▶ _About this task_
Include no pictures. Output exactly the lines from the one that contains "kepemilikan', lantas ia" through the final line of the entries.
_ _ _ _ _ _ _
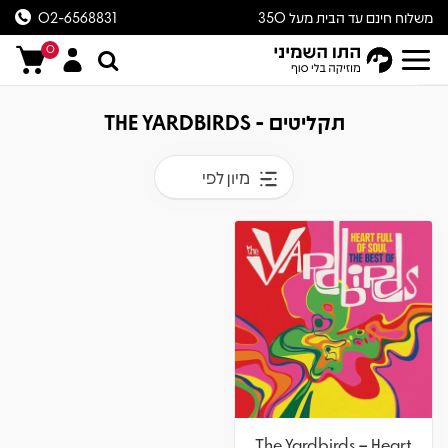
משלוח חינם עד הבית מעל 350
02-6568831
ש״ח
0
תקליטים - THE YARDBIRDS
מיון לפי
The Yardbirds – Heart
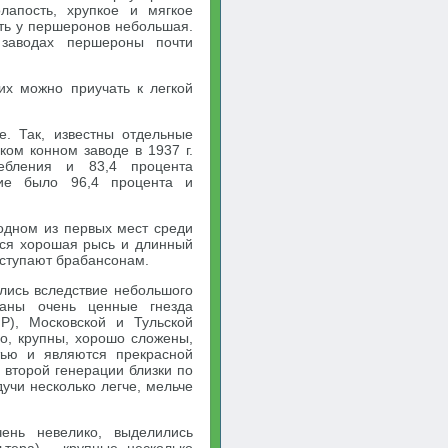
олапость, хрупкое и мягкое
сть у першеронов небольшая.
заводах першероны почти
их можно приучать к легкой
. Так, известны отдельные
ком конном заводе в 1937 г.
ебления и 83,4 процента
ние было 96,4 процента и
одном из первых мест среди
тся хорошая рысь и длинный
уступают брабансонам.
лись вследствие небольшого
даны очень ценные гнезда
Р), Московской и Тульской
о, крупны, хорошо сложены,
тью и являются прекрасной
 второй генерации близки по
учи несколько легче, мельче
ень невелико, выделились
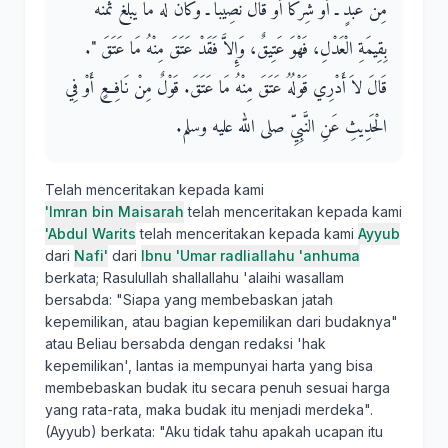
مِنْ عَبْدٍ ـ أَوْ شِرْكًا أَوْ قَالَ نَصِيبًا ـ وَكَانَ لَهُ مَا يَبْلُغُ ثَمَنَهُ
بِقِيمَةِ الْعَدْلِ، فَهْوَ عَتِيقٌ، وَإِلاَّ فَقَدْ عَتَقَ مِنْهُ مَا عَتَقَ ‏"‏‏.‏
قَالَ لاَ أَدْرِي قَوْلُهُ عَتَقَ مِنْهُ مَا عَتَقَ‏.‏ قَوْلٌ مِنْ نَافِعٍ أَوْ فِي
الْحَدِيثِ عَنِ النَّبِيِّ صلى الله عليه وسلم‏.‏
Telah menceritakan kepada kami
'Imran bin Maisarah
telah menceritakan kepada kami
'Abdul Warits
telah menceritakan kepada kami
Ayyub
dari
Nafi'
dari
Ibnu 'Umar radliallahu 'anhuma
berkata; Rasulullah shallallahu 'alaihi wasallam
bersabda: "Siapa yang membebaskan jatah
kepemilikan, atau bagian kepemilikan dari budaknya"
atau Beliau bersabda dengan redaksi 'hak
kepemilikan', lantas ia mempunyai harta yang bisa
membebaskan budak itu secara penuh sesuai harga
yang rata-rata, maka budak itu menjadi merdeka".
(Ayyub) berkata: "Aku tidak tahu apakah ucapan itu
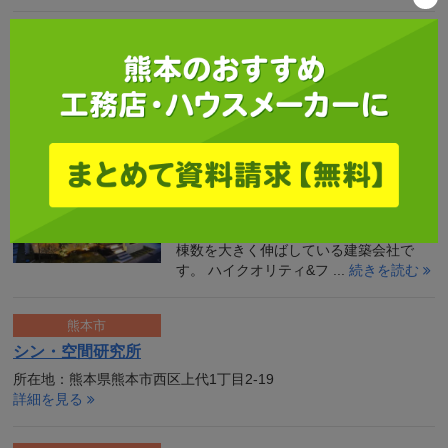
CLAMPY feat.アイフルホーム
アイフルホーム熊本店は、CLMAPY ショ
ールームを起点に人生を豊かに変えるミ
ライリッチな住まいを提供しています。
アイフルホームはフラン ...
続きを読む
七呂建設
七呂建設さんは完全自由設計と充実した
標準装備を強みに、鹿児島を中心に建築
棟数を大きく伸ばしている建築会社で
す。 ハイクオリティ&フ ...
続きを読む
熊本市
シン・空間研究所
所在地：熊本県熊本市西区上代1丁目2-19
詳細を見る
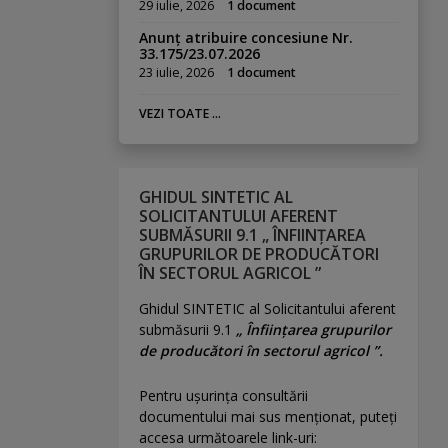
29 iulie, 2026
1 document
Anunț atribuire concesiune Nr.
33.175/23.07.2026
23 iulie, 2026
1 document
VEZI TOATE ...
GHIDUL SINTETIC AL
SOLICITANTULUI AFERENT
SUBMĂSURII 9.1 „ ÎNFIINȚAREA
GRUPURILOR DE PRODUCĂTORI
ÎN SECTORUL AGRICOL ”
Ghidul SINTETIC al Solicitantului aferent
submăsurii 9.1
„ Înființarea grupurilor
de producători în sectorul agricol ”.
Pentru uşurinţa consultării
documentului mai sus menţionat, puteţi
accesa următoarele link-uri:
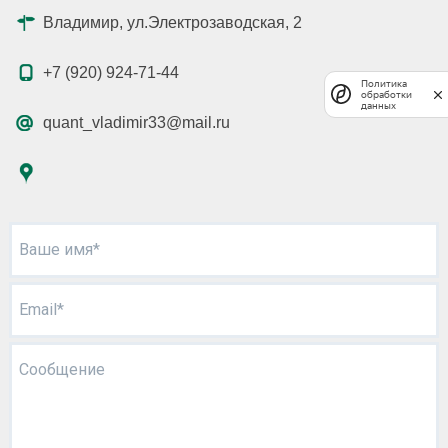
Владимир, ул.Электрозаводская, 2
+7 (920) 924-71-44
Политика
обработки
данных
quant_vladimir33@mail.ru
Ваше имя*
Email*
Сообщение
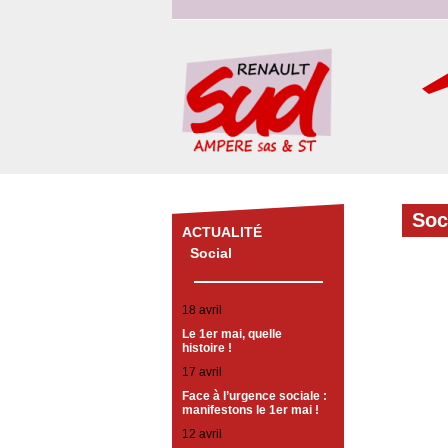
Soc
ACTUALITÉ
Social
18 avril
Le 1er mai, quelle
histoire !
17 avril
Face à l’urgence sociale :
manifestons le 1er mai !
12 avril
_ _ _ _ _ _ _
▶ _Exercise answer_
kepemilikan', lantas ia mempunyai harta yang bisa
membebaskan budak itu secara penuh sesuai harga
yang rata-rata, maka budak itu menjadi merdeka".
(Ayyub) berkata: "Aku tidak tahu apakah ucapan itu
CLAMPY feat.アイフルホーム
アイフルホーム熊本店は、CLMAPY ショ
ールームを起点に人生を豊かに変えるミ
ライリッチな住まいを提供しています。
アイフルホームはフラン ...
続きを読む
七呂建設
七呂建設さんは完全自由設計と充実した
標準装備を強みに、鹿児島を中心に建築
棟数を大きく伸ばしている建築会社で
す。 ハイクオリティ&フ ...
続きを読む
熊本市
シン・空間研究所
所在地：熊本県熊本市西区上代1丁目2-19
詳細を見る
29 iulie, 2026
1 document
Anunț atribuire concesiune Nr.
33.175/23.07.2026
23 iulie, 2026
1 document
VEZI TOATE ...
GHIDUL SINTETIC AL
SOLICITANTULUI AFERENT
SUBMĂSURII 9.1 „ ÎNFIINȚAREA
GRUPURILOR DE PRODUCĂTORI
ÎN SECTORUL AGRICOL ”
Ghidul SINTETIC al Solicitantului aferent
submăsurii 9.1
„ Înființarea grupurilor
de producători în sectorul agricol ”.
Pentru uşurinţa consultării
documentului mai sus menţionat, puteţi
accesa următoarele link-uri:
Владимир, ул.Электрозаводская, 2
+7 (920) 924-71-44
Политика
обработки
данных
quant_vladimir33@mail.ru
Ваше имя*
Email*
Сообщение
Soc
ACTUALITÉ
Social
18 avril
Le 1er mai, quelle
histoire !
17 avril
Face à l’urgence sociale :
manifestons le 1er mai !
12 avril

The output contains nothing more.